Na esperança de encontrar segurança e apoio do ACNUR, muitos viajaram para:
- Malásia
- Tailândia
- Sri Lanka
- Mas, em vez de segurança, enfrentaram mais de uma década de sofrimento inimaginável, incluindo:
- Campos de refugiados superlotados e inseguros
- Separação da família por anos
- Extrema pobreza e falta de cuidados médicos
- Crianças crescendo sem escola
- Prendas, detenções e encarceramento
- Tortura, abuso e exploração
- Medo constante de deportação
Fugiram da perseguição no Paquistão apenas para cair noutro ciclo de miséria — esquecidos pelo mundo, lutando pela sobrevivência e clamando por justiça.
No entanto, mesmo no seu sofrimento, continuam a orar, adorar e agarrar-se a Cristo como sua única esperança.

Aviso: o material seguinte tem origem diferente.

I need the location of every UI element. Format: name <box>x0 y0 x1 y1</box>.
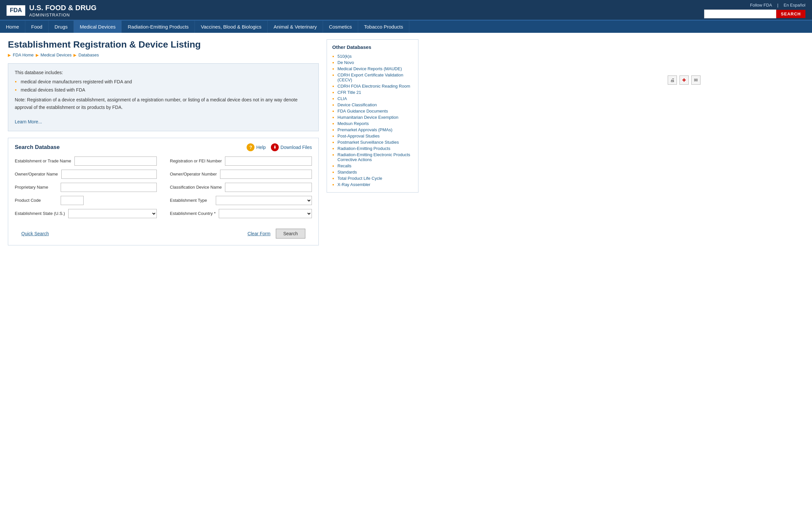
sidebar-db-link-6[interactable]: CLIA <box>338 96 347 101</box>
learn-more-link[interactable]: Learn More... <box>15 119 42 124</box>
sidebar-db-link-9[interactable]: Humanitarian Device Exemption <box>338 115 398 120</box>
nav-item-medical-devices[interactable]: Medical Devices <box>74 21 122 33</box>
sidebar-db-item-2: Medical Device Reports (MAUDE) <box>332 66 413 72</box>
classification-label: Classification Device Name <box>170 183 222 190</box>
sidebar-db-link-1[interactable]: De Novo <box>338 60 354 65</box>
sidebar-db-link-14[interactable]: Radiation-Emitting Products <box>338 146 390 151</box>
sidebar-db-item-0: 510(k)s <box>332 53 413 60</box>
breadcrumb-arrow-1: ▶ <box>8 53 11 58</box>
clear-form-link[interactable]: Clear Form <box>248 231 271 236</box>
establishment-name-field <box>74 157 157 166</box>
nav-item-drugs[interactable]: Drugs <box>49 21 74 33</box>
sidebar-db-link-13[interactable]: Postmarket Surveillance Studies <box>338 140 399 145</box>
establishment-type-select[interactable]: Manufacturer Distributor <box>216 196 312 205</box>
download-label: Download Files <box>280 145 312 150</box>
breadcrumb-fda-home[interactable]: FDA Home <box>13 52 34 58</box>
sidebar-db-item-10: Medsun Reports <box>332 120 413 127</box>
establishment-name-label: Establishment or Trade Name <box>15 157 71 164</box>
help-link[interactable]: ? Help <box>247 143 265 151</box>
search-db-title: Search Database <box>15 144 60 151</box>
sidebar-db-item-8: FDA Guidance Documents <box>332 108 413 114</box>
download-icon: ⬇ <box>271 143 279 151</box>
sidebar-db-link-3[interactable]: CDRH Export Certificate Validation (CECV… <box>338 72 403 82</box>
sidebar-db-link-19[interactable]: X-Ray Assembler <box>338 182 370 187</box>
sidebar-db-item-12: Post-Approval Studies <box>332 133 413 139</box>
other-databases-list: 510(k)sDe NovoMedical Device Reports (MA… <box>332 53 413 188</box>
follow-fda-link[interactable]: Follow FDA <box>750 3 772 7</box>
establishment-type-field: Manufacturer Distributor <box>216 196 312 205</box>
proprietary-row: Proprietary Name <box>15 183 157 192</box>
sidebar-db-link-7[interactable]: Device Classification <box>338 103 377 107</box>
help-icon: ? <box>247 143 254 151</box>
state-select[interactable]: Alabama Alaska California New York Texas <box>68 209 157 218</box>
sidebar-db-link-16[interactable]: Recalls <box>338 163 352 168</box>
establishment-type-row: Establishment Type Manufacturer Distribu… <box>170 196 312 205</box>
sidebar-db-link-12[interactable]: Post-Approval Studies <box>338 134 380 138</box>
sidebar-db-link-5[interactable]: CFR Title 21 <box>338 90 361 95</box>
nav-item-food[interactable]: Food <box>25 21 49 33</box>
left-column: Establishment or Trade Name Owner/Operat… <box>15 157 157 222</box>
print-icon[interactable]: 🖨 <box>668 75 677 85</box>
breadcrumb-arrow-3: ▶ <box>73 53 76 58</box>
nav-item-radiation-emitting[interactable]: Radiation-Emitting Products <box>122 21 195 33</box>
search-button[interactable]: Search <box>276 229 305 239</box>
agency-name: U.S. FOOD & DRUG ADMINISTRATION <box>29 4 96 17</box>
search-db-header: Search Database ? Help ⬇ Download Files <box>15 143 312 151</box>
plus-icon[interactable]: ✚ <box>679 75 689 85</box>
country-select[interactable]: United States Canada United Kingdom <box>219 209 312 218</box>
sidebar-db-link-15[interactable]: Radiation-Emitting Electronic Products C… <box>338 152 410 162</box>
sidebar-db-link-0[interactable]: 510(k)s <box>338 54 352 59</box>
owner-name-row: Owner/Operator Name <box>15 169 157 179</box>
registration-input[interactable] <box>225 157 312 166</box>
nav-item-vaccines[interactable]: Vaccines, Blood & Biologics <box>195 21 268 33</box>
logo-area: FDA U.S. FOOD & DRUG ADMINISTRATION <box>6 4 96 17</box>
sidebar: Other Databases 510(k)sDe NovoMedical De… <box>327 39 418 245</box>
state-row: Establishment State (U.S.) Alabama Alask… <box>15 209 157 218</box>
header-search-input[interactable] <box>704 9 776 18</box>
proprietary-label: Proprietary Name <box>15 183 57 190</box>
header-search-button[interactable]: SEARCH <box>776 10 806 18</box>
main-navigation: HomeFoodDrugsMedical DevicesRadiation-Em… <box>0 20 812 33</box>
sidebar-db-item-7: Device Classification <box>332 102 413 108</box>
proprietary-input[interactable] <box>61 183 157 192</box>
sidebar-db-link-8[interactable]: FDA Guidance Documents <box>338 109 388 114</box>
sidebar-db-link-10[interactable]: Medsun Reports <box>338 121 369 126</box>
main-content: Establishment Registration & Device List… <box>0 33 426 252</box>
form-actions-right: Clear Form Search <box>248 229 305 239</box>
owner-number-field <box>220 169 312 179</box>
nav-item-tobacco[interactable]: Tobacco Products <box>358 21 409 33</box>
classification-input[interactable] <box>225 183 312 192</box>
owner-number-input[interactable] <box>220 169 312 179</box>
nav-item-home[interactable]: Home <box>0 21 25 33</box>
establishment-name-input[interactable] <box>74 157 157 166</box>
product-code-input[interactable] <box>61 196 84 205</box>
registration-label: Registration or FEI Number <box>170 157 222 164</box>
sidebar-db-link-17[interactable]: Standards <box>338 169 357 175</box>
sidebar-db-link-18[interactable]: Total Product Life Cycle <box>338 176 382 181</box>
help-label: Help <box>256 145 265 150</box>
nav-item-cosmetics[interactable]: Cosmetics <box>323 21 358 33</box>
breadcrumb-databases[interactable]: Databases <box>78 52 99 58</box>
product-code-field <box>61 196 157 205</box>
nav-item-animal[interactable]: Animal & Veterinary <box>268 21 323 33</box>
owner-number-row: Owner/Operator Number <box>170 169 312 179</box>
download-link[interactable]: ⬇ Download Files <box>271 143 312 151</box>
breadcrumb: ▶ FDA Home ▶ Medical Devices ▶ Databases <box>8 52 319 58</box>
en-espanol-link[interactable]: En Español <box>784 3 806 7</box>
email-icon[interactable]: ✉ <box>691 75 700 85</box>
product-code-label: Product Code <box>15 196 57 203</box>
sidebar-db-link-4[interactable]: CDRH FOIA Electronic Reading Room <box>338 84 410 89</box>
sidebar-db-link-11[interactable]: Premarket Approvals (PMAs) <box>338 127 393 132</box>
owner-name-input[interactable] <box>61 169 157 179</box>
sidebar-db-item-6: CLIA <box>332 95 413 102</box>
breadcrumb-medical-devices[interactable]: Medical Devices <box>41 52 72 58</box>
header-divider: | <box>777 3 778 7</box>
fda-logo: FDA <box>6 5 25 16</box>
info-bullets: medical device manufacturers registered … <box>15 78 312 93</box>
quick-search-link[interactable]: Quick Search <box>21 231 49 236</box>
proprietary-field <box>61 183 157 192</box>
info-bullet-2: medical devices listed with FDA <box>15 86 312 93</box>
owner-name-field <box>61 169 157 179</box>
sidebar-db-link-2[interactable]: Medical Device Reports (MAUDE) <box>338 66 402 71</box>
sidebar-db-item-9: Humanitarian Device Exemption <box>332 114 413 120</box>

Uma década de sofrimento: refugiados cristãos paquistaneses na Malásia, Tailândia e Sri Lanka
A tragédia do assassinato do pastor Kamran também chama a atenção para uma crise muito mais ampla e duradoura enfrentada pelos cristãos paquistaneses. Durante anos, milhares de crentes fugiram do Paquistão — não por causa deste incidente recente, mas por causa das suas próprias experiências dolorosas de perseguição, discriminação e dificuldades diárias devido à sua fé cristã. Em busca de segurança, muitos viajaram para a Malásia, Tailândia e Sri Lanka, na esperança de obter proteção do ACNUR e a possibilidade de reassentamento. Em vez disso, eles passaram por mais de uma década de sofrimento, incluindo:
- Viver em campos de refugiados apertados e inseguros
- Separação prolongada dos membros da família
- Extrema pobreza e falta de tratamento médico
- Crianças a crescer sem escolaridade adequada
- Detenções, prisões e encarceramentos frequentes
- Abuso, tortura e exploração
- Medo constante de deportação
Estas famílias fugiram da perseguição no Paquistão apenas para encontrar outra forma de miséria no estrangeiro — presas num ciclo interminável de espera, medo e desesperança.
Apesar de terem sido praticamente esquecidos pela comunidade internacional, eles continuam a orar, adorar e manter-se firmes na sua fé em Cristo, acreditando que Deus é a sua única fonte de força e esperança.
Condenamos veementemente o assassinato do pastor Kamran Salamat
Condenamos este assassinato brutal e sem sentido e nos solidarizamos com todos os cristãos paquistaneses que enfrentam perseguição, ameaças e discriminação todos os dias. A Igreja no Paquistão precisa mais do que nunca de orações, apoio e defesa globais.
Por favor, orem por:
- A família do pastor Kamran Salamat
- A sua congregação e amigos
- Os cristãos em todo o Paquistão
- As igrejas que se preparam para o Natal sob medo e pressão
- Os refugiados cristãos que sofrem no estrangeiro
Que Deus fortaleça o seu povo e traga justiça, paz e proteção à Igreja no Paquistão.